Zheng Zhigang: The seal of the authorization list provides an opportunity for us to understand the relationship between state -owned enterprises mixed and reform.Only mix can be released at ease; only mixing can achieve the true change of state -owned enterprises.

In early June 2019, as an important measure to promote the mixed reform of state -owned enterprises, the State -owned Assets Supervision and Administration Commission of the State Council issued a list of authority authorized decentralization (2019 edition).This list incorporates the mixed reform plan and equity incentive plan of the central enterprise into the scope of authorization and decentralization list, and supports enterprises affiliated with central enterprises in accordance with market -oriented vocational managers. The salary of the corresponding subsidiaries is determined by the corresponding subsidiaries.

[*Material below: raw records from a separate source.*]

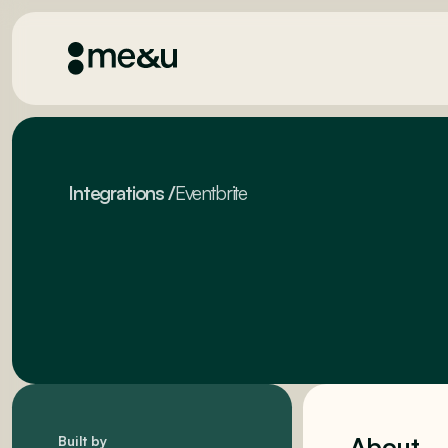
Integrations
/
Eventbrite
About
Built by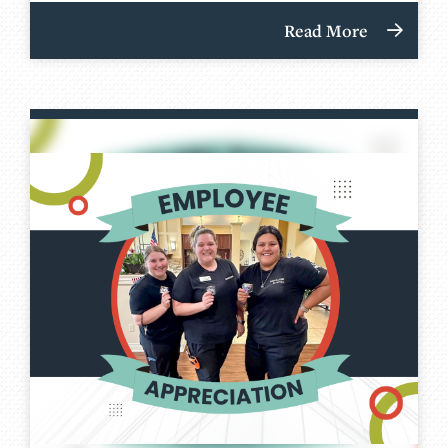
Read More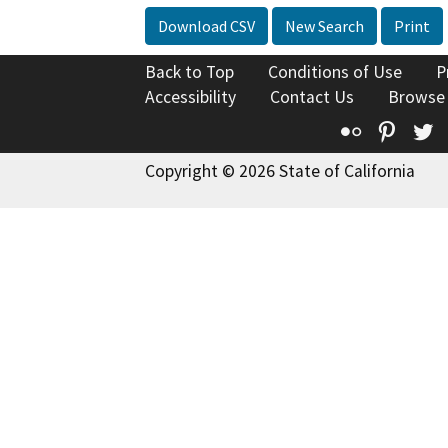
Download CSV
New Search
Print
Back to Top
Conditions of Use
P
Accessibility
Contact Us
Browse
Flickr
Pinte
T
Copyright © 2026 State of California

Although this is only the authorization and decentralization of the State -owned Assets Supervision Commission to its direct state -owned enterprise, it is essentially to return part of the board of directors that originally belonging to the shareholders and its entrustment to the shareholders and its board of directors.Therefore, I tend to understand the issuance of the list as the opening of the return of the power of state -owned enterprise reform.It is undoubtedly a positive significance for promoting a new round of state -owned enterprise mixed reform.So why do we say that the listing of the list has opened the road to the return of state -owned enterprise reform to a certain extent?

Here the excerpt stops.